**Task statement:**
Given the material below, output exactly the lines from the line with "UniSa - IRIS" to the line with "one dimensional diffusion", both ends included, and no other lines.

**Data:**
>>
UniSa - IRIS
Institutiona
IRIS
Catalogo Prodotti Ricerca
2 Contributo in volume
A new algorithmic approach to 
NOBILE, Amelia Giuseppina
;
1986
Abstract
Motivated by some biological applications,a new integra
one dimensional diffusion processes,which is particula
<<
>>
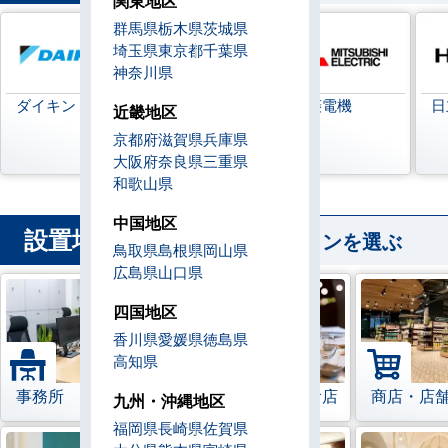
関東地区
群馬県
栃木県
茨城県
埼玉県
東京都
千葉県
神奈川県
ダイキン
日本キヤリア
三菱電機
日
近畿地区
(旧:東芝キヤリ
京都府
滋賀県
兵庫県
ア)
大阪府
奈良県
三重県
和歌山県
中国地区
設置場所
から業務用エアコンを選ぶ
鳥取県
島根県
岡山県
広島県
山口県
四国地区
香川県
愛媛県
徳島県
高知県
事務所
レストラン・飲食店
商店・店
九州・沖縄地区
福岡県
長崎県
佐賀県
<<
**Answer to this task:**
UniSa - IRIS
Institutiona
IRIS
Catalogo Prodotti Ricerca
2 Contributo in volume
A new algorithmic approach to 
NOBILE, Amelia Giuseppina
;
1986
Abstract
Motivated by some biological applications,a new integra
one dimensional diffusion processes,which is particula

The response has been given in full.